→ **Exercise directions**: Write out exactly the lines from the one holding "trung thành giữa Thiên Chúa và con" to the last line of the entries, both ends included and nothing else, without the pictures.

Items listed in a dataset
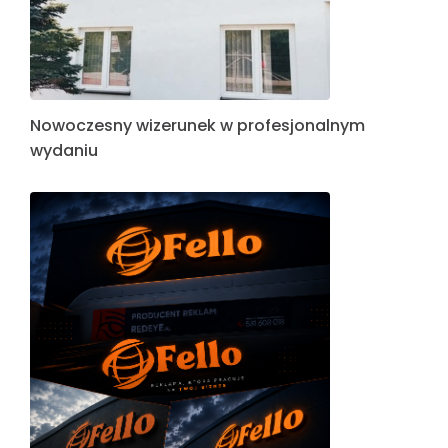
Nowoczesny wizerunek w profesjonalnym
wydaniu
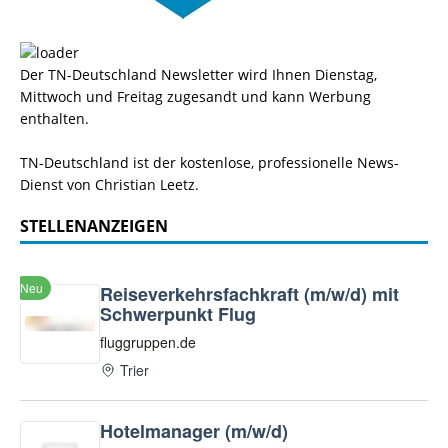
Der TN-Deutschland Newsletter wird Ihnen Dienstag,
Mittwoch und Freitag zugesandt und kann Werbung
enthalten.
TN-Deutschland ist der kostenlose, professionelle News-
Dienst von Christian Leetz.
STELLENANZEIGEN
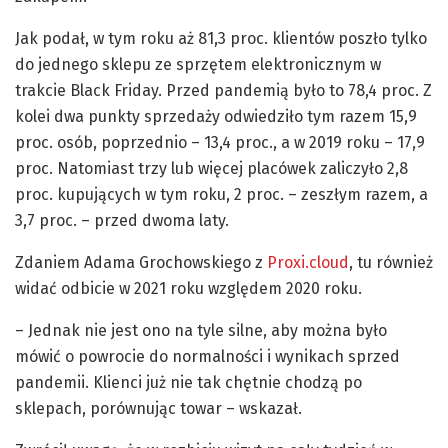
Jak podał, w tym roku aż 81,3 proc. klientów poszło tylko
do jednego sklepu ze sprzętem elektronicznym w
trakcie Black Friday. Przed pandemią było to 78,4 proc. Z
kolei dwa punkty sprzedaży odwiedziło tym razem 15,9
proc. osób, poprzednio – 13,4 proc., a w 2019 roku – 17,9
proc. Natomiast trzy lub więcej placówek zaliczyło 2,8
proc. kupujących w tym roku, 2 proc. – zeszłym razem, a
3,7 proc. – przed dwoma laty.
Zdaniem Adama Grochowskiego z
Proxi.cloud
, tu również
widać odbicie w 2021 roku względem 2020 roku.
– Jednak nie jest ono na tyle silne, aby można było
mówić o powrocie do normalności i wynikach sprzed
pandemii. Klienci już nie tak chętnie chodzą po
sklepach, porównując towar – wskazał.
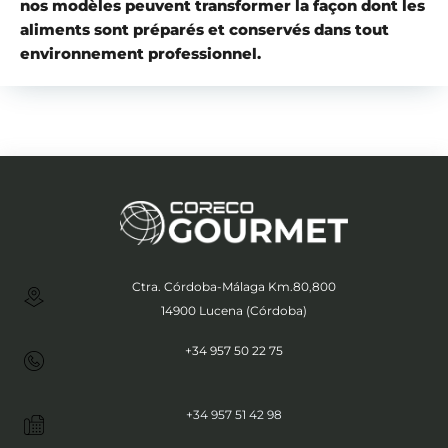
nos modèles peuvent transformer la façon dont les
aliments sont préparés et conservés dans tout
environnement professionnel.
Ctra. Córdoba-Málaga Km.80,800
14900 Lucena (Córdoba)
+34 957 50 22 75
+34 957 51 42 98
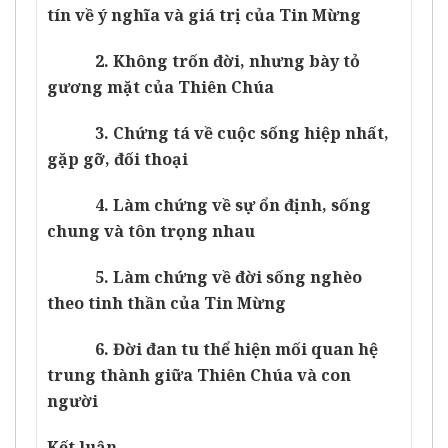
tín về ý nghĩa và giá trị của Tin Mừng
2. Không trốn đời, nhưng bày tỏ
gương mặt của Thiên Chúa
3. Chứng tá về cuộc sống hiệp nhất,
gặp gỡ, đối thoại
4. Làm chứng về sự ổn định, sống
chung và tôn trọng nhau
5. Làm chứng về đời sống nghèo
theo tinh thần của Tin Mừng
6. Đời đan tu thể hiện mối quan hệ
trung thành giữa Thiên Chúa và con
người
Kết luận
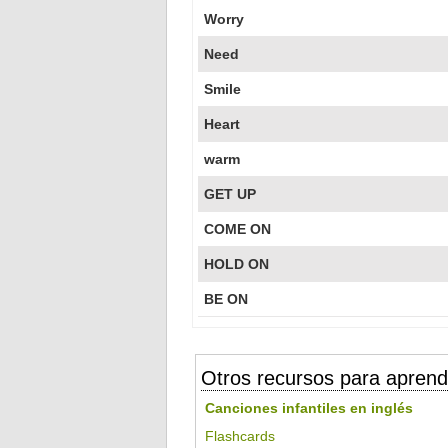
Worry
Need
Smile
Heart
warm
GET UP
COME ON
HOLD ON
BE ON
Otros recursos para aprend
Canciones infantiles en inglés
Flashcards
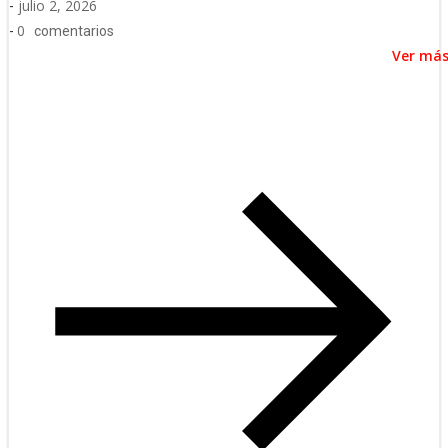
julio 2, 2026
-
0
-
comentarios
Ver má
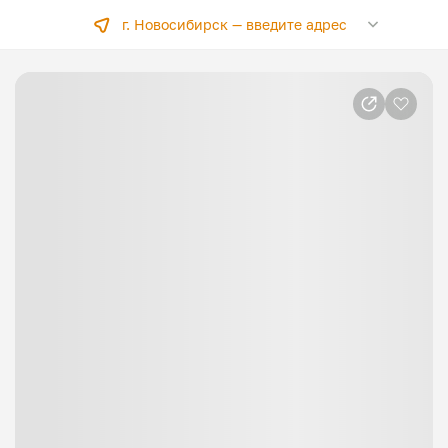
г. Новосибирск —
введите адрес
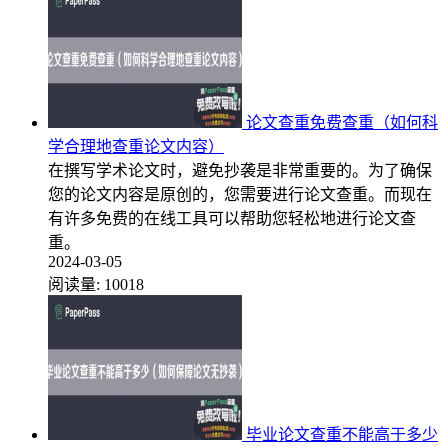
论文查重免费查重（如何科
学合理地查重论文内容）
在撰写学术论文时，避免抄袭是非常重要的。为了确保
您的论文内容是原创的，您需要进行论文查重。而现在
有许多免费的在线工具可以帮助您轻松地进行论文查
重。
2024-03-05
阅读量:
10018
毕业论文查重不能高于多少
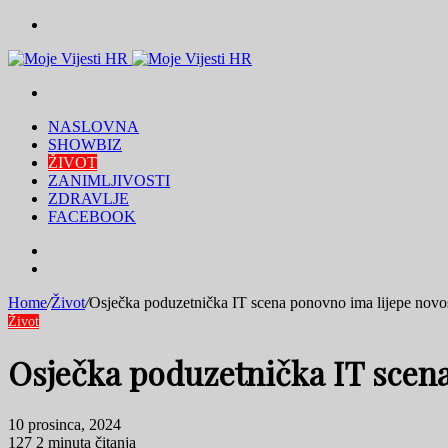
Menu
Traži
NASLOVNA
SHOWBIZ
ŽIVOT
ZANIMLJIVOSTI
ZDRAVLJE
FACEBOOK
Traži
Switch
skin
Home
/
Život
/
Osječka poduzetnička IT scena ponovno ima lijepe novos
Život
Osječka poduzetnička IT scena
10 prosinca, 2024
127
2 minuta čitanja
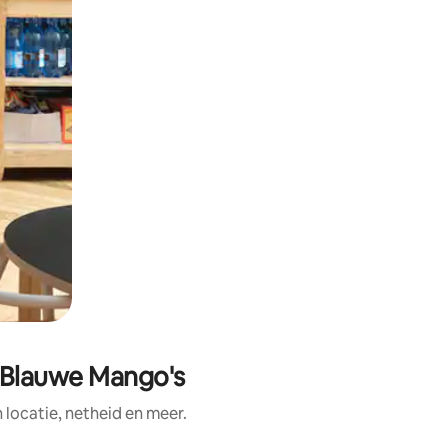
n Blauwe Mango's
ocatie, netheid en meer.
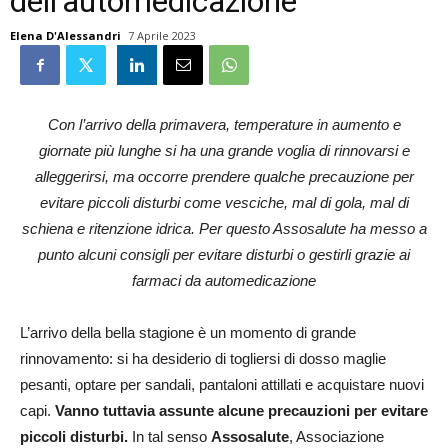
dell’automedicazione
Elena D'Alessandri
7 Aprile 2023
Con l’arrivo della primavera, temperature in aumento e
giornate più lunghe si ha una grande voglia di rinnovarsi e
alleggerirsi, ma occorre prendere qualche precauzione per
evitare piccoli disturbi come vesciche, mal di gola, mal di
schiena e ritenzione idrica. Per questo Assosalute ha messo a
punto alcuni consigli per evitare disturbi o gestirli grazie ai
farmaci da automedicazione
L’arrivo della bella stagione è un momento di grande
rinnovamento: si ha desiderio di togliersi di dosso maglie
pesanti, optare per sandali, pantaloni attillati e acquistare nuovi
capi.
Vanno tuttavia assunte alcune precauzioni per evitare
piccoli disturbi.
In tal senso
Assosalute
, Associazione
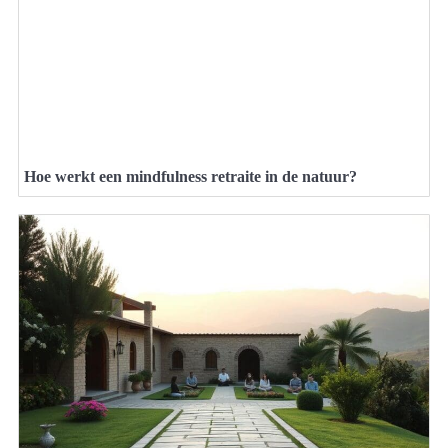
Hoe werkt een mindfulness retraite in de natuur?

→ **Written reply**:
trung thành giữa Thiên Chúa và con
người
Kết luận
Worry
Need
Smile
Heart
warm
GET UP
COME ON
HOLD ON
BE ON
Otros recursos para aprend
Canciones infantiles en inglés
Flashcards
julio 2, 2026
-
0
-
comentarios
Ver má
г. Новосибирск —
введите адрес
论文查重免费查重（如何科
学合理地查重论文内容）
在撰写学术论文时，避免抄袭是非常重要的。为了确保
您的论文内容是原创的，您需要进行论文查重。而现在
有许多免费的在线工具可以帮助您轻松地进行论文查
重。
2024-03-05
阅读量:
10018
毕业论文查重不能高于多少
Menu
Traži
NASLOVNA
SHOWBIZ
ŽIVOT
ZANIMLJIVOSTI
ZDRAVLJE
FACEBOOK
Traži
Switch
skin
Home
/
Život
/
Osječka poduzetnička IT scena ponovno ima lijepe novos
Život
Osječka poduzetnička IT scena
10 prosinca, 2024
127
2 minuta čitanja
n Blauwe Mango's
ocatie, netheid en meer.
dell’automedicazione
Elena D'Alessandri
7 Aprile 2023
Con l’arrivo della primavera, temperature in aumento e
giornate più lunghe si ha una grande voglia di rinnovarsi e
alleggerirsi, ma occorre prendere qualche precauzione per
evitare piccoli disturbi come vesciche, mal di gola, mal di
schiena e ritenzione idrica. Per questo Assosalute ha messo a
punto alcuni consigli per evitare disturbi o gestirli grazie ai
farmaci da automedicazione
L’arrivo della bella stagione è un momento di grande
rinnovamento: si ha desiderio di togliersi di dosso maglie
pesanti, optare per sandali, pantaloni attillati e acquistare nuovi
capi.
Vanno tuttavia assunte alcune precauzioni per evitare
piccoli disturbi.
In tal senso
Assosalute
, Associazione
Hoe werkt een mindfulness retraite in de natuur?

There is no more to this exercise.